If recog can get as fast as regular LL recog, then the seamless gap between the two OLLs would be faster.


----------



## IQubic (Jun 24, 2015)

I hate to be a downer, but as much as I like this idea you and me probably use different OLLs. Although two algs might work for the same OLL they will result in a different permutation. As much as this seems cool, I don't want to re-learn my OLLs just to match your pairings.


----------



## Bindedsa (Jun 24, 2015)

IQubic said:


> I hate to be a downer, but as much as I like this idea you and me probably use different OLLs. Although two algs might work for the same OLL they will result in a different permutation. As much as this seems cool, I don't want to re-learn my OLLs just to match your pairings.

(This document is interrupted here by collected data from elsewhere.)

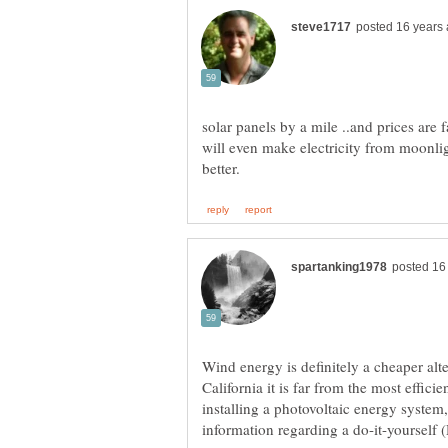
solar panels by a mile ..and prices are f
will even make electricity from moonlig
Wind energy is definitely a cheaper alt
California it is far from the most efficie
installing a photovoltaic energy system,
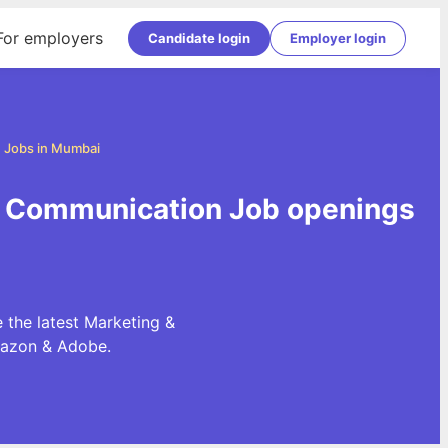
For employers
Candidate login
Employer login
 Jobs in Mumbai
& Communication Job openings
the latest Marketing &
mazon & Adobe.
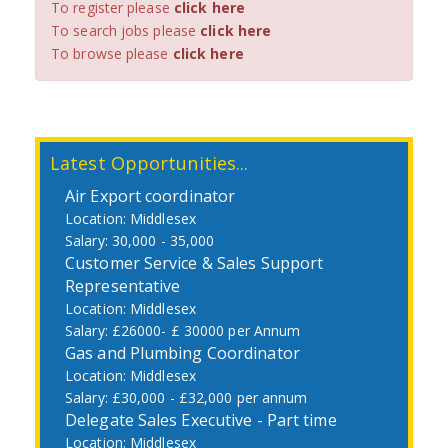
To register please
click here
To search jobs please
click here
To browse please
click here
Latest Opportunities...
Air Export coordinator
Middlesex
30,000 - 35,000
Customer Service & Sales Support
Representative
Middlesex
£26000- £ 30000 per Annum
Gas and Plumbing Coordinator
Middlesex
£30,000 - £32,000 per annum
Delegate Sales Executive - Part time
Middlesex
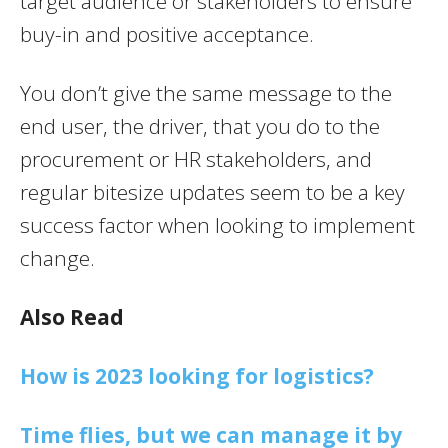
target audience or stakeholders to ensure
buy-in and positive acceptance.
You don’t give the same message to the
end user, the driver, that you do to the
procurement or HR stakeholders, and
regular bitesize updates seem to be a key
success factor when looking to implement
change.
Also Read
How is 2023 looking for logistics?
Time flies, but we can manage it by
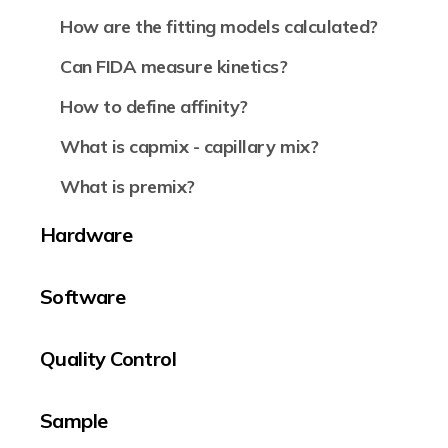
How are the fitting models calculated?
Can FIDA measure kinetics?
How to define affinity?
What is capmix - capillary mix?
What is premix?
Hardware
Software
Quality Control
Sample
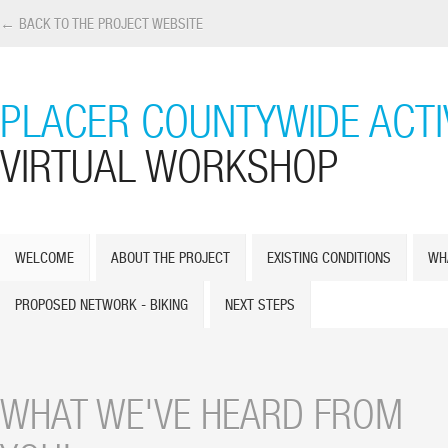
← BACK TO THE PROJECT WEBSITE
PLACER COUNTYWIDE ACTI
VIRTUAL WORKSHOP
WELCOME
ABOUT THE PROJECT
EXISTING CONDITIONS
WH
PROPOSED NETWORK - BIKING
NEXT STEPS
WHAT WE'VE HEARD FROM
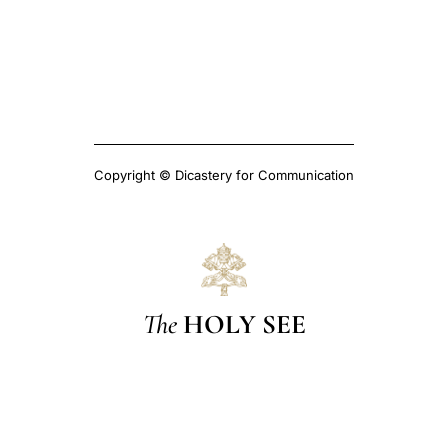
Copyright © Dicastery for Communication
The
HOLY SEE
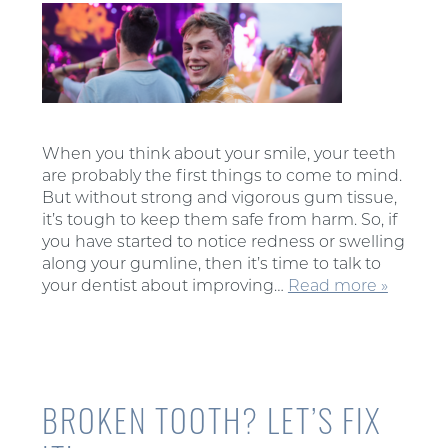
When you think about your smile, your teeth
are probably the first things to come to mind.
But without strong and vigorous gum tissue,
it’s tough to keep them safe from harm. So, if
you have started to notice redness or swelling
along your gumline, then it’s time to talk to
your dentist about improving…
Read more »
BROKEN TOOTH? LET’S FIX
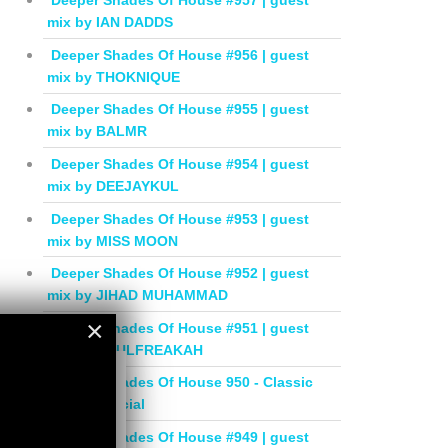
Deeper Shades Of House #957 | guest
mix by IAN DADDS
Deeper Shades Of House #956 | guest
mix by THOKNIQUE
Deeper Shades Of House #955 | guest
mix by BALMR
Deeper Shades Of House #954 | guest
mix by DEEJAYKUL
Deeper Shades Of House #953 | guest
mix by MISS MOON
Deeper Shades Of House #952 | guest
mix by JIHAD MUHAMMAD
×
Deeper Shades Of House #951 | guest
mix by SOULFREAKAH
×
Deeper Shades Of House 950 - Classic
House Special
Deeper Shades Of House #949 | guest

Chris said there are less than 200 algorithms, so it's probably well over 150. So if your not even willing to look at a few new OLLs, why would you think this is for you?


----------



## irontwig (Jun 24, 2015)

There's really no set amount of algs. It's more of a general approach. Also, I find it quite funny that Chris even commented on the following thread, and then 4 and a half years later decided to call basically the same thing CTLL: https://www.speedsolving.com/forum/showthread.php?22254-Idea-for-CFOP-users-learning-ZBLL ...and that was just a obvious extension of Lars' idea which is even older.


----------